There isn’t much doctors can help with some conditions that arise during pregnancy or after. This is a problem in better dealing with these issues. Wang is trying to understand the causes of stretch marks and how they can be treated, but there aren’t many evidence-based treatments or ways to prevent them. This is true for issues such as melasma or treating acne during pregnancy, when many commonly used medications can be dangerous.

There are many ways that women can be supported emotionally.
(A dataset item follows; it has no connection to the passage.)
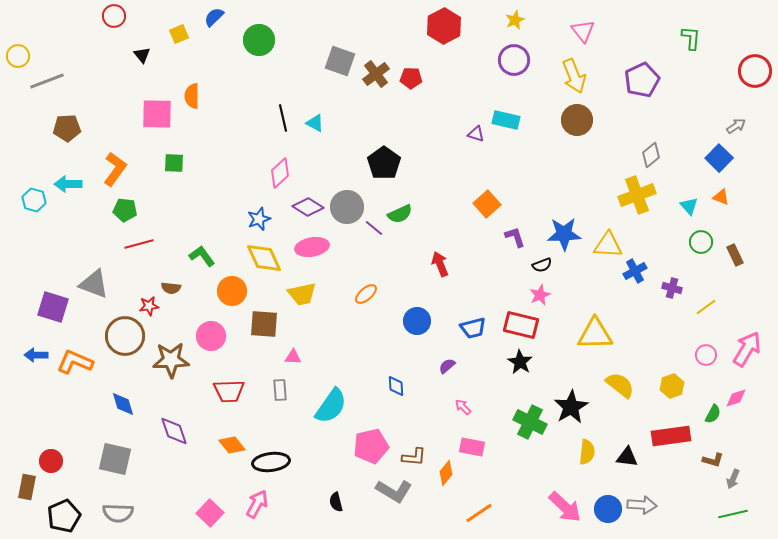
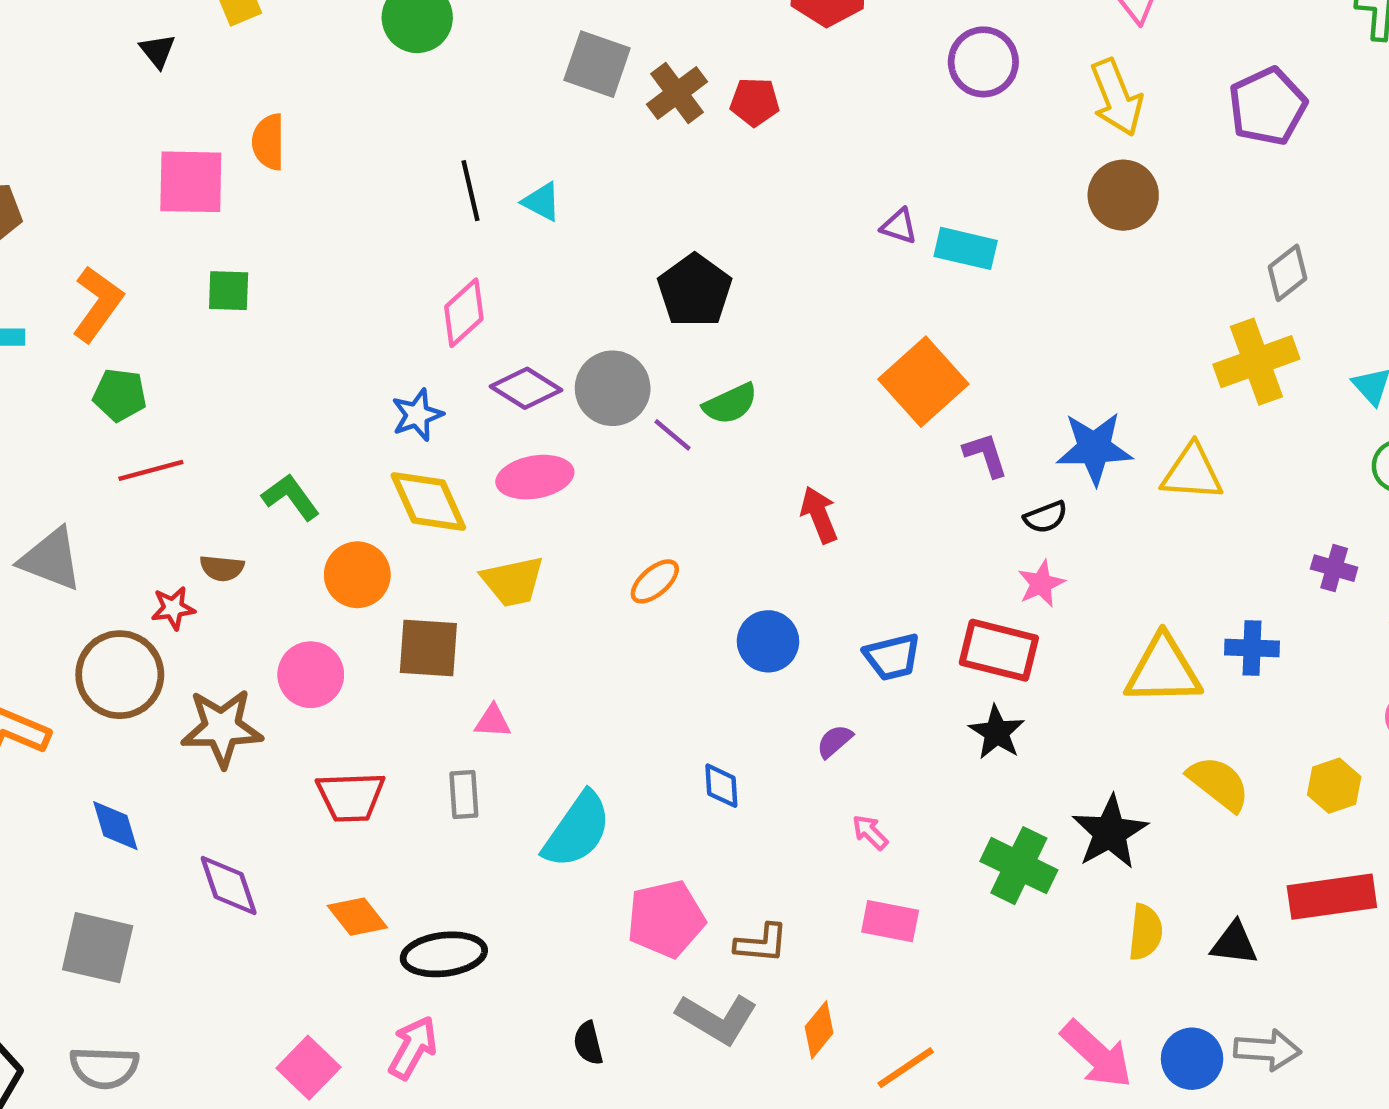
cyan rectangle: (506, 120) -> (966, 248), moved
orange square: (487, 204) -> (923, 382), size x1.4
blue cross: (635, 271) -> (1252, 648), moved, turned 30
orange diamond: (446, 473) -> (819, 1030), moved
“What happens is that even if a woman says, “This is really bothering me, I feel insecure,” they are told, “Oh, but you have happy, healthy babies.” These other things should be your focus ,'” says Paige Bellenbaum is the founder of The Motherhood Center’s mental health clinic in New York City. These issues are often deemed “unimportant” or even “peripheral” by women, she said.

Postpartum women are bombarded with mixed messages about how to look and feel. They are bombarded with images of “bounce back” moms and marketing campaigns that exploit the body-positivity movement, encouraging them to embrace their changes with calm and pure positivity. They are told repeatedly that they should be grateful to their moms, but not in explicit ways.

Bellenbaum stated that women should be allowed to speak freely about their struggles.

Bellenbaum stated that a different way to respond when someone brings attention to how they feel during pregnancy or afterwards is to make space for it and be curious. “Like, tell me more about that feeling” instead of telling someone they shouldn’t feel that way.